» Task statement
Transcribe exactly the line containing "Посетители, находящиеся в группе" and each line after it, through the end of the entries, with nothing before or after.

++++++++++++++++++++

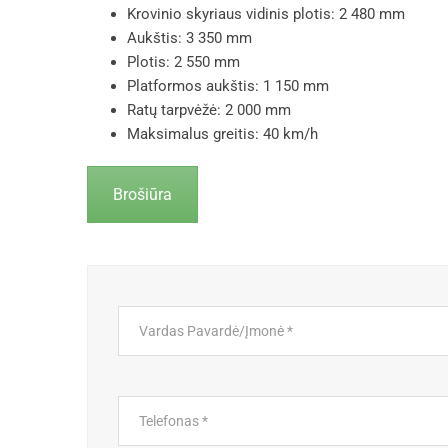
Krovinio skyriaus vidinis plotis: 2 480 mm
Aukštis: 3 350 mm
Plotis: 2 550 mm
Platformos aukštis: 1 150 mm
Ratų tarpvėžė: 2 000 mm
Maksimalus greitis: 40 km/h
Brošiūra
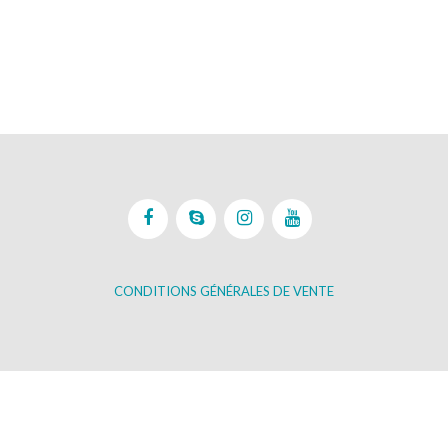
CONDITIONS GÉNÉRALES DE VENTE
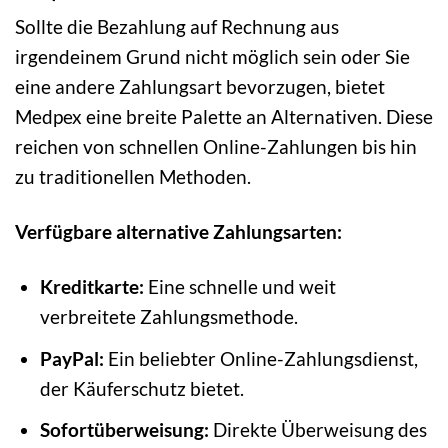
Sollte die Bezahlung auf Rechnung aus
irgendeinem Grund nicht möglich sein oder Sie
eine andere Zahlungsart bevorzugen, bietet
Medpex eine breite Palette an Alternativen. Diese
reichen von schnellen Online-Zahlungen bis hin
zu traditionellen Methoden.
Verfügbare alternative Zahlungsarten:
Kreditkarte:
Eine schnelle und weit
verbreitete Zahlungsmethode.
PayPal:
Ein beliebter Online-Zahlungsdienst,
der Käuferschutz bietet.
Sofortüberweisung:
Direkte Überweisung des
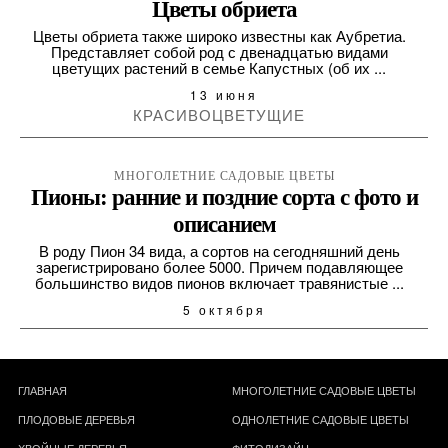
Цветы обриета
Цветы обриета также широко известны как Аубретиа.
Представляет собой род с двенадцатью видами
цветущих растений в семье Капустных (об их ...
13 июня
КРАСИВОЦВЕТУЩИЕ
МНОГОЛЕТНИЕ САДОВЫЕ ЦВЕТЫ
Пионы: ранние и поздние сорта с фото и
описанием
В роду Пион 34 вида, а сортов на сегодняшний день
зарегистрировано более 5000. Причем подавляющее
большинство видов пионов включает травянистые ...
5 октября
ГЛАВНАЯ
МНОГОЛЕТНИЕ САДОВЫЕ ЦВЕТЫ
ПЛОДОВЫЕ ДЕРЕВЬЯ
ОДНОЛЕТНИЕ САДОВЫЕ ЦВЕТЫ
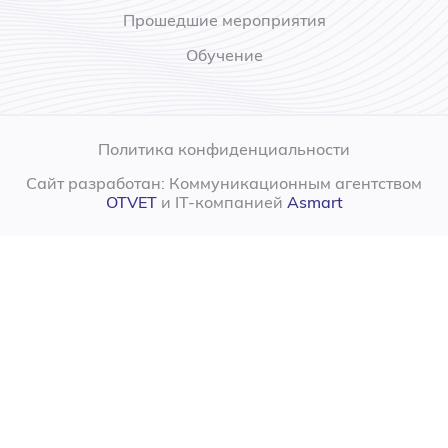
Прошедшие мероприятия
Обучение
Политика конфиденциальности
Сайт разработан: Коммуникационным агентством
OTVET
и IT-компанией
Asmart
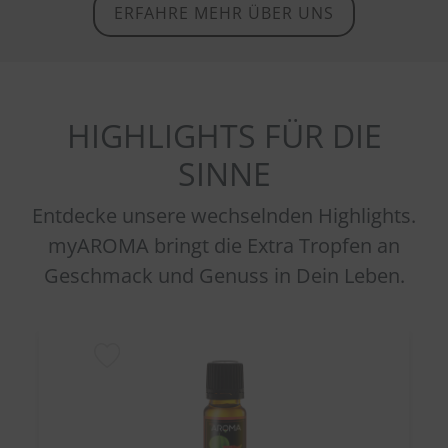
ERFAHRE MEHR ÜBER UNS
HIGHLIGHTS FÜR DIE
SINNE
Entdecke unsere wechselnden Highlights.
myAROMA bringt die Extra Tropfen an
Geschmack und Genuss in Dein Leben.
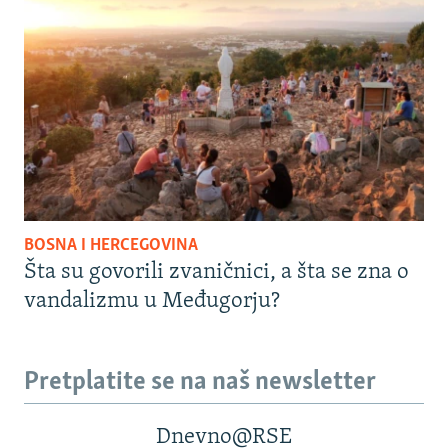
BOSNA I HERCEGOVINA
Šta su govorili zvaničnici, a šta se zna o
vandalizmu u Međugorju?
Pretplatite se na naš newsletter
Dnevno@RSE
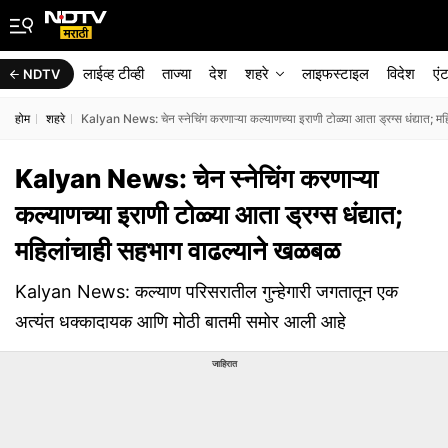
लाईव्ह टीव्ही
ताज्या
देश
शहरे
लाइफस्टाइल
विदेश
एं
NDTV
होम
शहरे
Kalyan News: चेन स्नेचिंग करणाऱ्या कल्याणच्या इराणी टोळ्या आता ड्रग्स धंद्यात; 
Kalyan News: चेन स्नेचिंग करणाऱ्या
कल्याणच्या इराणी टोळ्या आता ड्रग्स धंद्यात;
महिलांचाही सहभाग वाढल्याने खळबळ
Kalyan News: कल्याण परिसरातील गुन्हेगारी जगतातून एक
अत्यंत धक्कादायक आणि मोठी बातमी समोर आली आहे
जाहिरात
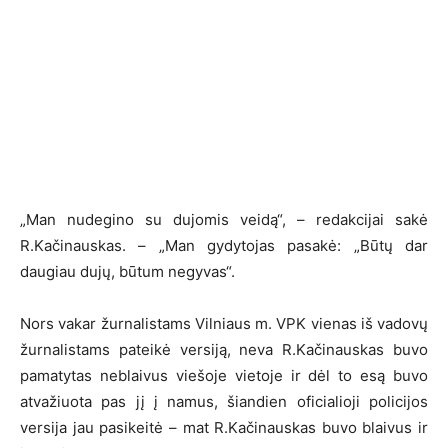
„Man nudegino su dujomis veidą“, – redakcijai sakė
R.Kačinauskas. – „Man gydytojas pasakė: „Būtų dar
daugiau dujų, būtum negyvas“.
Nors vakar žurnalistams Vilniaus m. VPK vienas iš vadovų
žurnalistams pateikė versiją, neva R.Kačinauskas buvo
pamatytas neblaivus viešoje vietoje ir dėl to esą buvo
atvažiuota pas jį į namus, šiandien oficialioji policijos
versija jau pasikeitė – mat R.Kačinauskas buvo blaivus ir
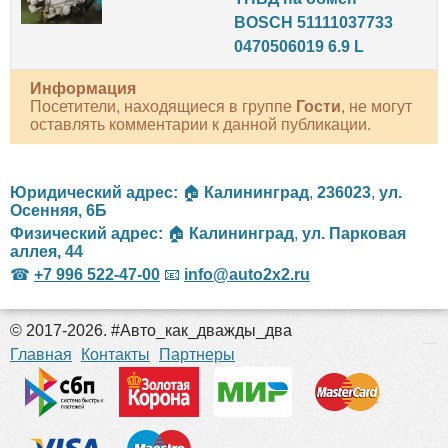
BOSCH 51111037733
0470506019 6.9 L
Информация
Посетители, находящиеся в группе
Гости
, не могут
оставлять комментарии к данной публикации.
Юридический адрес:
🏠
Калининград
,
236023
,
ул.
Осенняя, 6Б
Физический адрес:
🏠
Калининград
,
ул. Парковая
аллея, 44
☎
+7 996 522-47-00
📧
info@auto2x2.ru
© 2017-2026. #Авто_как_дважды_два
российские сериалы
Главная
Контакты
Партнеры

++++++++++++++++++++

» Solution for this exercise
Посетители, находящиеся в группе
Гости
, не могут
оставлять комментарии к данной публикации.
Юридический адрес:
🏠
Калининград
,
236023
,
ул.
Осенняя, 6Б
Физический адрес:
🏠
Калининград
,
ул. Парковая
аллея, 44
☎
+7 996 522-47-00
📧
info@auto2x2.ru
© 2017-2026. #Авто_как_дважды_два
российские сериалы
Главная
Контакты
Партнеры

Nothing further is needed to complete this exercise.